Give the Mooch this much. In return for 10 days of abasement, a lost marriage, a lost business, and a stream of quotes in The New Yorker that would make Lyndon Johnson blush, he’ll probably get a chapter, or at least a few pages, in the inevitable Trump books for being the, well, mook who was hired to fire Reince Priebus while daring to outcolorful his boss.

I mean, Donald Trump never went all Cain and Abel on us (Dana Milbank says Mooch’s version was a murder-suicide). Trump’s bible lessons, you’ll recall, ended with 2 Corinthians.

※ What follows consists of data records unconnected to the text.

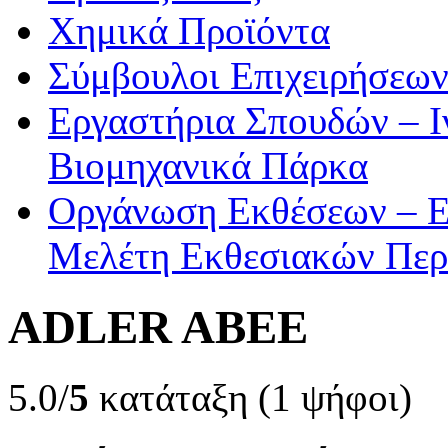
Χημικά Προϊόντα
Σύμβουλοι Επιχειρήσεω
Εργαστήρια Σπουδών – Ι
Βιομηχανικά Πάρκα
Οργάνωση Εκθέσεων – Ε
Μελέτη Εκθεσιακών Περ
ADLER ABEE
5.0/
5
κατάταξη (1 ψήφοι)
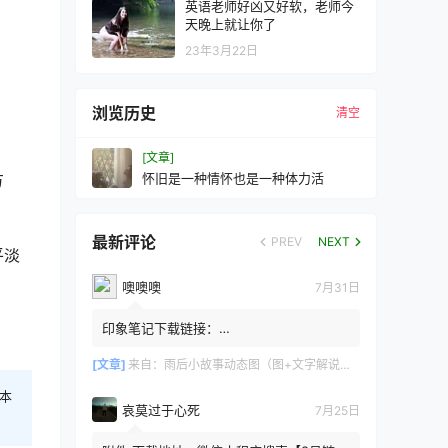
英语老师好凶又好软，老师今
天晚上就让你了
23年3月22日
浏览历史
清空
[文章]
怀旧是一种情怀也是一种体力活
方
最新评论
PREV
NEXT
平淡
噢噢噢
7月31日
印象笔记下载链接：
https://zzz.jldgt.com/zzz/z3.html
[文章]
来自：
雨后小故事动态图（图+文字解说版）
本
哀莫过于心死
7月25日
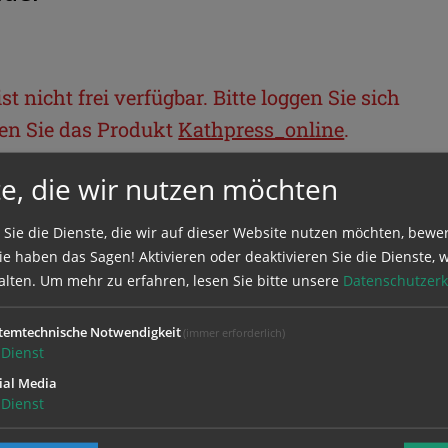
t nicht frei verfügbar. Bitte loggen Sie sich
llen Sie das Produkt
Kathpress_online
.
e, die wir nutzen möchten
BEREICH
 Sie die Dienste, die wir auf dieser Website nutzen möchten, bewe
e haben das Sagen! Aktivieren oder deaktivieren Sie die Dienste, w
ie sich mit Ihrem Benutzernamen und
alten.
Um mehr zu erfahren, lesen Sie bitte unsere
Datenschutzerk
temtechnische Notwendigkeit
(immer erforderlich)
Dienst
ial Media
Dienst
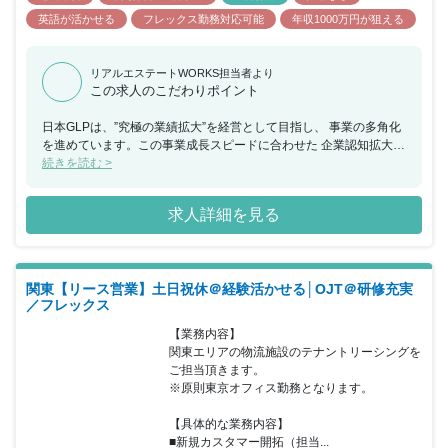
英語が活かせる
フレックス勤務対応可能
年収1000万円が狙える
リアルエステートWORKS担当者より
この求人のこだわりポイント
日本GLPは、”究極の業績拡大”を経営として目指し、 事業の多角化
を進めています。この事業成長スピードに合わせた 企業認知拡大・
企業ブランディングが急務となっており、 広報・ブランディング体
続きを読む >
制の強化を推進しています。 また、物流施設事業で近年ブランド強
化に取り組んでいる ALFALINK」ブランドは、今後関西にも展開を
求人詳細を見る
広げていく 予定であり、エリアの広がりにも対応していくことが必
要な状況です。 【どのような志向の人物がマッチするか】 ・挑戦
を志向し、自らの意見を発信する人財 ・能動的なコミュニケーショ
ンを得意とする人財 ・会社横断的な視点を有すると人財 ・前例等
関東【リース営業】土日祝休＠経験活かせる│OJT＠研修充実
にとらわれず常に革新的なことに取り組む人財 ・チームプレーを重
／フレックス
視しつつ、変化に対してスピード感をもって 前向きに取組める人財
・圧倒的な成長を求める意欲高い人財
【業務内容】

関東エリアの物流施設のテナントリーシングを
ご担当頂きます。

※原則東京オフィス勤務となります。

【具体的な業務内容】

■新規カスタマー開拓（担当...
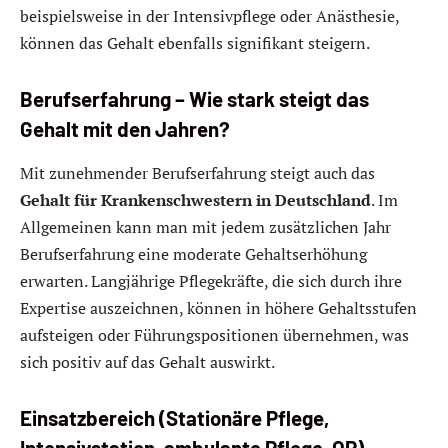
beispielsweise in der Intensivpflege oder Anästhesie,
können das Gehalt ebenfalls signifikant steigern.
Berufserfahrung – Wie stark steigt das
Gehalt mit den Jahren?
Mit zunehmender Berufserfahrung steigt auch das
Gehalt für Krankenschwestern in Deutschland
. Im
Allgemeinen kann man mit jedem zusätzlichen Jahr
Berufserfahrung eine moderate Gehaltserhöhung
erwarten. Langjährige Pflegekräfte, die sich durch ihre
Expertise auszeichnen, können in höhere Gehaltsstufen
aufsteigen oder Führungspositionen übernehmen, was
sich positiv auf das Gehalt auswirkt.
Einsatzbereich (Stationäre Pflege,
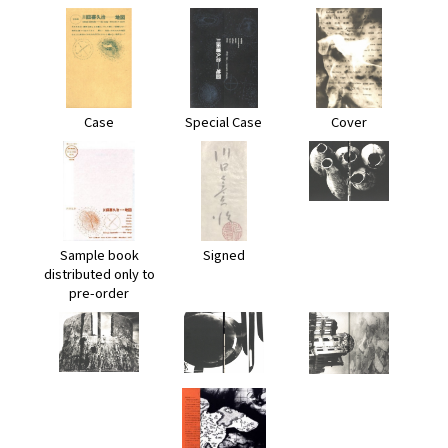
Case
Special Case
Cover
Sample book
Signed
distributed only to
pre-order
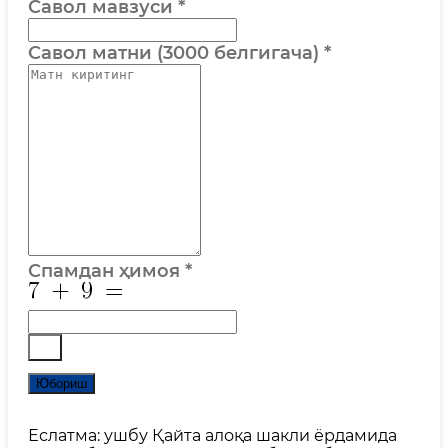
Савол мавзуси
*
Савол матни (3000 белгигача)
*
Спамдан ҳимоя
*
Юбориш
Еслатма: ушбу Қайта алоқа шакли ёрдамида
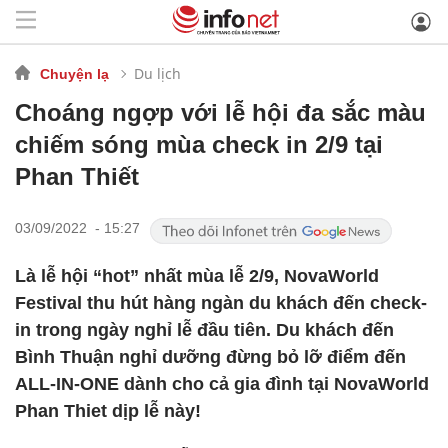
Du lịch
Chuyện lạ
Choáng ngợp với lễ hội đa sắc màu
chiếm sóng mùa check in 2/9 tại
Phan Thiết
03/09/2022 - 15:27
Là lễ hội “hot” nhất mùa lễ 2/9, NovaWorld
Festival thu hút hàng ngàn du khách đến check-
in trong ngày nghỉ lễ đầu tiên. Du khách đến
Bình Thuận nghỉ dưỡng đừng bỏ lỡ điểm đến
ALL-IN-ONE dành cho cả gia đình tại NovaWorld
Phan Thiet dịp lễ này!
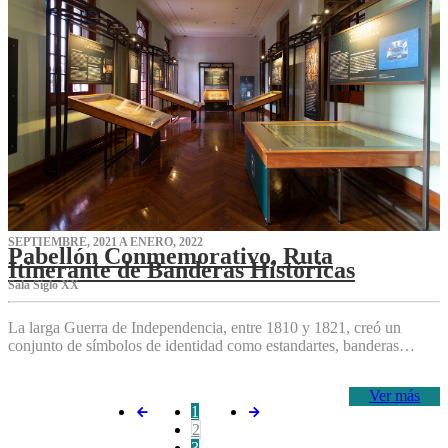
SEPTIEMBRE, 2021 A ENERO, 2022
Pabellón Conmemorativo, Ruta
Itinerante de Banderas Históricas
Sala Siglo XX
La larga Guerra de Independencia, entre 1810 y 1821, creó un
conjunto de símbolos de identidad como estandartes, banderas…
Ver más
1
2
3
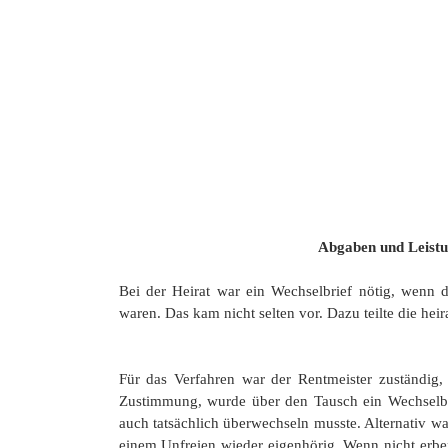
Abgaben und Leistungen der
Bei der Heirat war ein Wechselbrief nötig, wenn 
waren. Das kam nicht selten vor. Dazu teilte die he
Für das Verfahren war der Rentmeister zuständig
Zustimmung, wurde über den Tausch ein Wechselbri
auch tatsächlich überwechseln musste. Alternativ w
einem Unfreien wieder eigenhörig. Wenn nicht erben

And while Trump may have the Access Hollywood tape, he never once publicly suggested, as the Mooch did, that a colleague was a serial auto-fellater.

That Gen. John Kelly would fire the Mooch in his first day on the job as Donald Trump’s new chief of staff is being heralded as some kind of dramatic White House refashioning, as if firing the guy weren’t the most obvious personnel move since the Broncos dumped Tim Tebow. The Washington Post’s Paul Farhi captured Mooch’s 10 Days in July (or was it 10 Days That Shook the White House) in, what else, a tweet: “To summarize: Spicer quit because of Scaramucci, who took down Priebus, who was replaced by Kelly, who took down Scaramucci.”

If that’s not expletiving your own expletive, I don’t know what is.

But let’s not get carried away. Mooch, last seen being escorted from the White House grounds, is a footnote and nothing more, a farcical interlude in the never-ending Trump tragicomedy. Meanwhile, the elevation of Kelly is being immediately overstated because there’s always a distant hope that sanity will return to the White House. It’s all of a piece.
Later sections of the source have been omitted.